Thank you for your thoughtful post-script. Your kindness is appreciated.

Martha

angryparsnip said...

I think you do live in a most beautiful place. I love the photos of lake/quarries and all the geese, quite fabulous.
Tess must really love these walks.

cheers, parsnip

Midlife Jobhunter said...

Your geese are very different than mine (I call them mine because they always seem to gather at my dock.) We have the Canadian geese and the Snow geese.

Sounds sad to think of the season's end. Of course, with 108 degree heat forecast for today, I doubt our summer is ending anytime soon. Glad you were able to get your cutting done before the rain. So wish we could get some in Texas.

steven said...

weaver couldn't you see a cottage by the edge of that lovely pond. steven

Heather said...

The disused quarry has become an idyllic spot and a haven for wildlife - a beautiful place to go for a walk. Glad the farmer got all his silage in - we have had torrential downpours today and yesterday when we even had a moat for a while. Our weather might annoy and frustrate us, but we have nothing to contend with on the scale of the USA and other parts of the world. We are so lucky but will still complain!

Titus said...

The first shot is absolutely beautiful, Weaver.
I like swans, but mainly from a distance!

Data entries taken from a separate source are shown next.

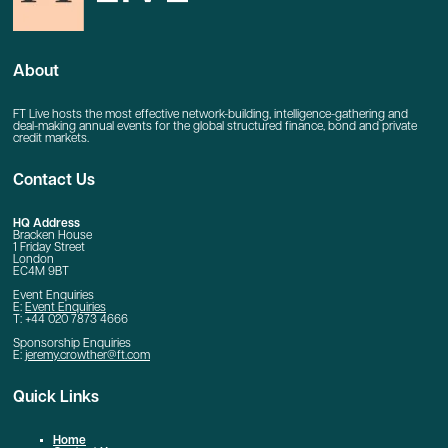
About
FT Live hosts the most effective network-building, intelligence-gathering and
deal-making annual events for the global structured finance, bond and private
credit markets.
Contact Us
HQ Address
Bracken House
1 Friday Street
London
EC4M 9BT
Event Enquiries
E:
Event Enquiries
T: +44 020 7873 4666
Sponsorship Enquiries
E:
jeremy.crowther@ft.com
Quick Links
Home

The Solitary Walker said...

Mmm ... nice walk. Wish I'd been with you!

Elizabeth said...

Lovely new header and lovely walk. You were quite right to keep Tess and the swan apart --no good would have come of it!

Yes, having had a mini earthquake we are now awaiting the hurricane......
I told Claudia that it will be a plague of locusts next.
Will keep you posted.

Crafty Green Poet said...

that certainly does look a lovely place for a walk

Nora said...

We have an overpopulation of geese here in the Netherlands. They ruin all the pasture land. They've become too successful and no amount of hunting can get their numbers down.

H said...

I'm so pleased that the quarries and gravel pits are eventually changed back into natural habitats! Round Derby we have many small lakes and ponds where once gravel was extracted. The Wetlands does look a lovely place for an afternoon walk!

Pondside said...

It must have been lovely to have had all that space to yourselves. What a beautiful walk.

harvest said...

Very lovely picture buddy.... Each picture depicting the nature in a special way...and I think without Hay Cutting Part Its impossible.Thank you

Dave King said...

The (relative?) tranquility of your walk only serves to emphasise the potential plight of The East Coasters.

hart said...

Don't forget the earthquake! It was my first and that's a feeling I will always remember.--Hart

The Weaver of Grass said...

Thanks to those who came with me in spirit on the walk. Glad you all enjoyed it.